- **Action item**
The lines below, from the one containing "June 22, 2022 11:41 AM EDT" through the one containing "I felt the tip of his shoe brush", should be set down exactly, with no pictures and nothing else.

- **Data for the task**
***
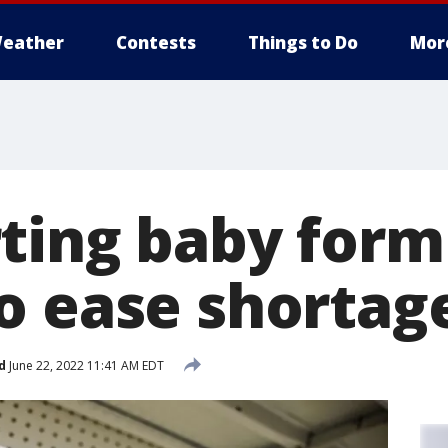
eather
Contests
Things to Do
Mor
ting baby form
o ease shortag
d
June 22, 2022 11:41 AM EDT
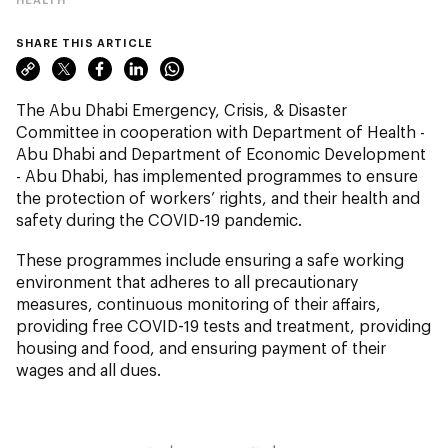
SHARE THIS ARTICLE
The Abu Dhabi Emergency, Crisis, & Disaster
Committee in cooperation with Department of Health -
Abu Dhabi and Department of Economic Development
- Abu Dhabi, has implemented programmes to ensure
the protection of workers’ rights, and their health and
safety during the COVID-19 pandemic.⁣
These programmes include ensuring a safe working
environment that adheres to all precautionary
measures, continuous monitoring of their affairs,
providing free COVID-19 tests and treatment, providing
housing and food, and ensuring payment of their
wages and all dues.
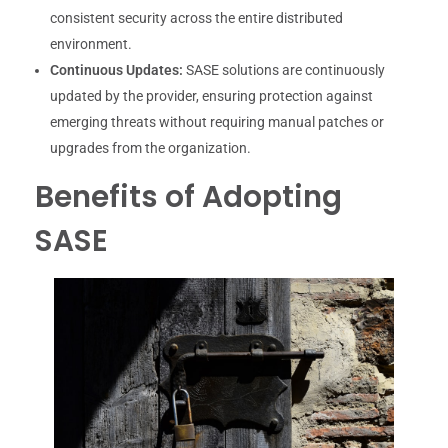
consistent security across the entire distributed
environment.
Continuous Updates:
SASE solutions are continuously
updated by the provider, ensuring protection against
emerging threats without requiring manual patches or
upgrades from the organization.
Benefits of Adopting
SASE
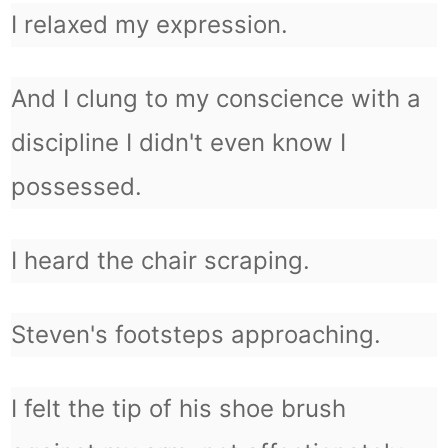
I relaxed my expression.
And I clung to my conscience with a
discipline I didn't even know I
possessed.
I heard the chair scraping.
Steven's footsteps approaching.
I felt the tip of his shoe brush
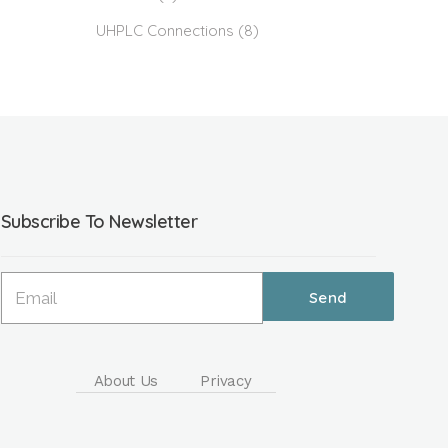
UHPLC Connections
(8)
Subscribe To Newsletter
About Us
Privacy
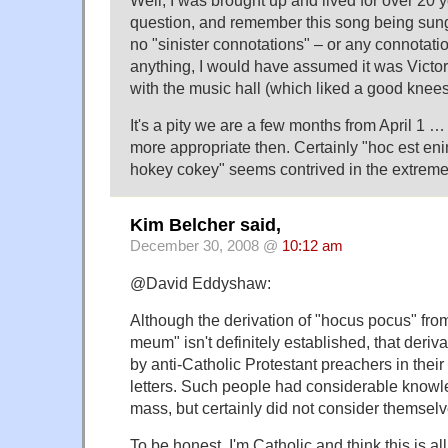
Well, I was brought up and lived for over 20 
question, and remember this song being sung
no "sinister connotations" – or any connotation
anything, I would have assumed it was Victo
with the music hall (which liked a good knees
It's a pity we are a few months from April 1 …
more appropriate then. Certainly "hoc est e
hokey cokey" seems contrived in the extreme
Kim Belcher said,
December 30, 2008 @
10:12 am
@David Eddyshaw:
Although the derivation of "hocus pocus" fro
meum" isn't definitely established, that deri
by anti-Catholic Protestant preachers in thei
letters. Such people had considerable knowle
mass, but certainly did not consider themselv
To be honest, I'm Catholic and think this is al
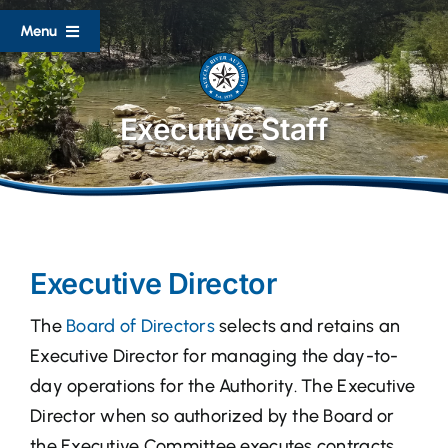
Skip
Menu
to
content
Home
Executive Staff
About
Divisions
Executive Director
Documents
The
Board of Directors
selects and retains an
Lake Level Reports
Executive Director for managing the day-to-
day operations for the Authority. The Executive
Flood Resources
Director when so authorized by the Board or
the Executive Committee executes contracts,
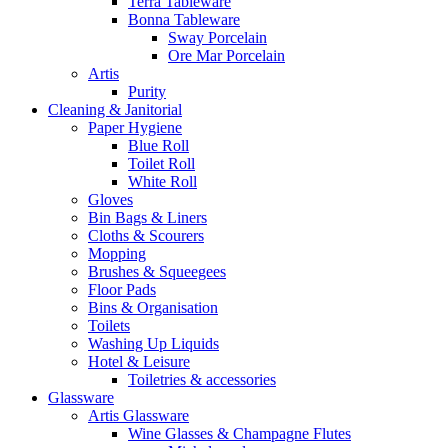
Terra Tableware
Bonna Tableware
Sway Porcelain
Ore Mar Porcelain
Artis
Purity
Cleaning & Janitorial
Paper Hygiene
Blue Roll
Toilet Roll
White Roll
Gloves
Bin Bags & Liners
Cloths & Scourers
Mopping
Brushes & Squeegees
Floor Pads
Bins & Organisation
Toilets
Washing Up Liquids
Hotel & Leisure
Toiletries & accessories
Glassware
Artis Glassware
Wine Glasses & Champagne Flutes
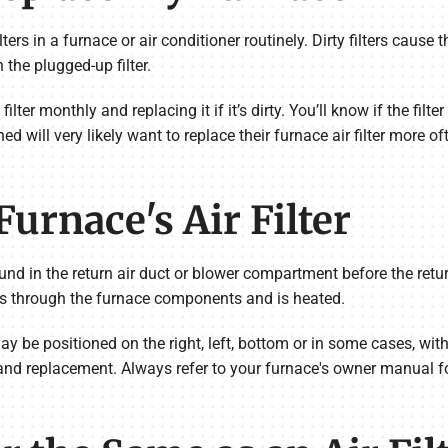
 filters in a furnace or air conditioner routinely. Dirty filters cau
 the plugged-up filter.
ter monthly and replacing it if it’s dirty. You’ll know if the filte
 will very likely want to replace their furnace air filter more ofte
urnace's Air Filter
ound in the return air duct or blower compartment before the retur
goes through the furnace components and is heated.
ay be positioned on the right, left, bottom or in some cases, with
and replacement. Always refer to your furnace's owner manual for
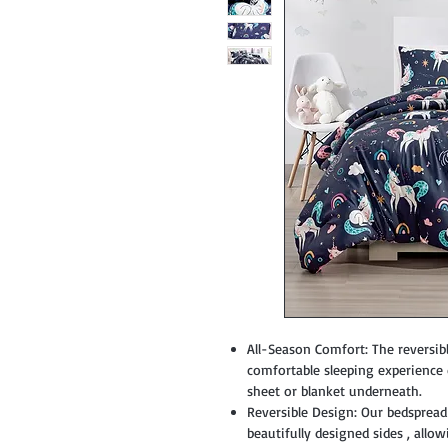
All-Season Comfort: The reversible
comfortable sleeping experienc
sheet or blanket underneath.
Reversible Design: Our bedspread 
beautifully designed sides , all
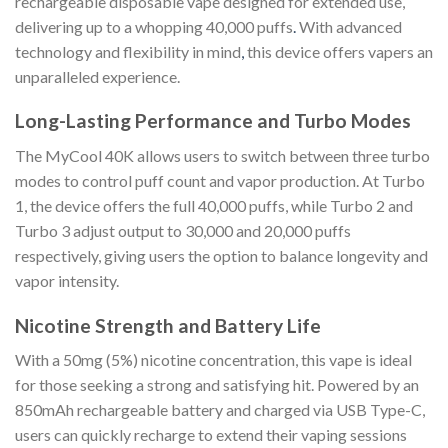
rechargeable disposable vape designed for extended use,
delivering up to a whopping 40,000 puffs
.
With advanced
technology and flexibility in mind
,
this device offers vapers an
unparalleled experience.
Long-Lasting Performance and Turbo Modes
The MyCool 40K allows users to switch between three turbo
modes to control puff count and vapor production. At Turbo
1, the device offers the full 40,000 puffs, while Turbo 2 and
Turbo 3 adjust output to 30,000 and 20,000 puffs
respectively, giving users the option to balance longevity and
vapor intensity.
Nicotine Strength and Battery Life
With a 50mg (5%) nicotine concentration, this vape is ideal
for those seeking a strong and satisfying hit. Powered by an
850mAh rechargeable battery and charged via USB Type-C,
users can quickly recharge to extend their vaping sessions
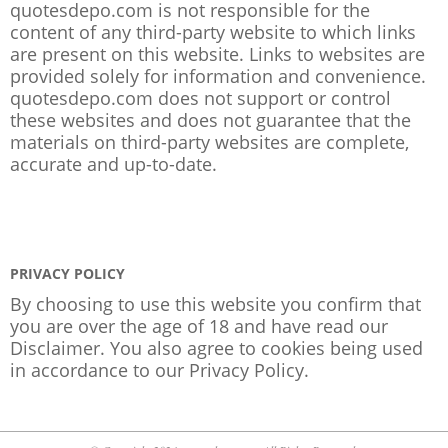
quotesdepo.com is not responsible for the
content of any third-party website to which links
are present on this website. Links to websites are
provided solely for information and convenience.
quotesdepo.com does not support or control
these websites and does not guarantee that the
materials on third-party websites are complete,
accurate and up-to-date.
PRIVACY POLICY
By choosing to use this website you confirm that
you are over the age of 18 and have read our
Disclaimer. You also agree to cookies being used
in accordance to our
Privacy Policy
.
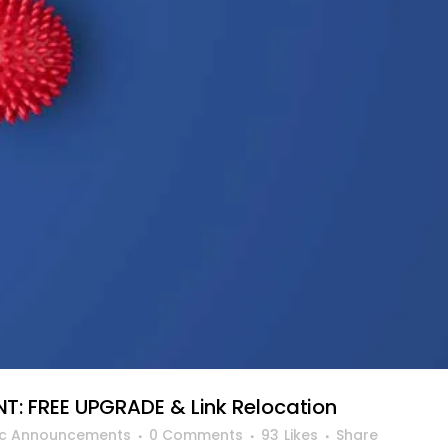
 FREE UPGRADE & Link Relocation
ic Announcements
0 Comments
93
Likes
Share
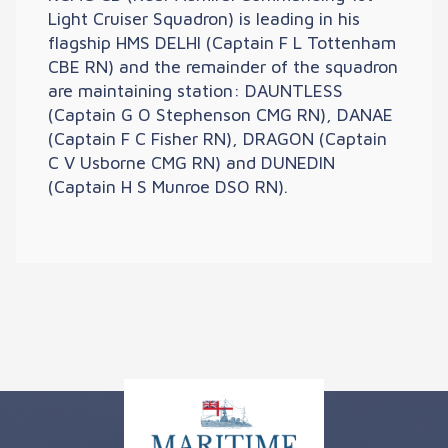
Light Cruiser Squadron) is leading in his
flagship HMS DELHI (Captain F L Tottenham
CBE RN) and the remainder of the squadron
are maintaining station: DAUNTLESS
(Captain G O Stephenson CMG RN), DANAE
(Captain F C Fisher RN), DRAGON (Captain
C V Usborne CMG RN) and DUNEDIN
(Captain H S Munroe DSO RN).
***
- **Your response**
June 22, 2022 11:41 AM EDT
SHARE THIS ARTICLE
The Abu Dhabi Emergency, Crisis, & Disaster
Committee in cooperation with Department of Health -
Abu Dhabi and Department of Economic Development
- Abu Dhabi, has implemented programmes to ensure
the protection of workers’ rights, and their health and
safety during the COVID-19 pandemic.⁣
These programmes include ensuring a safe working
environment that adheres to all precautionary
measures, continuous monitoring of their affairs,
providing free COVID-19 tests and treatment, providing
housing and food, and ensuring payment of their
wages and all dues.
consistent security across the entire distributed
environment.
Continuous Updates:
SASE solutions are continuously
updated by the provider, ensuring protection against
emerging threats without requiring manual patches or
upgrades from the organization.
Benefits of Adopting
SASE
I relaxed my expression.
And I clung to my conscience with a
discipline I didn't even know I
possessed.
I heard the chair scraping.
Steven's footsteps approaching.
I felt the tip of his shoe brush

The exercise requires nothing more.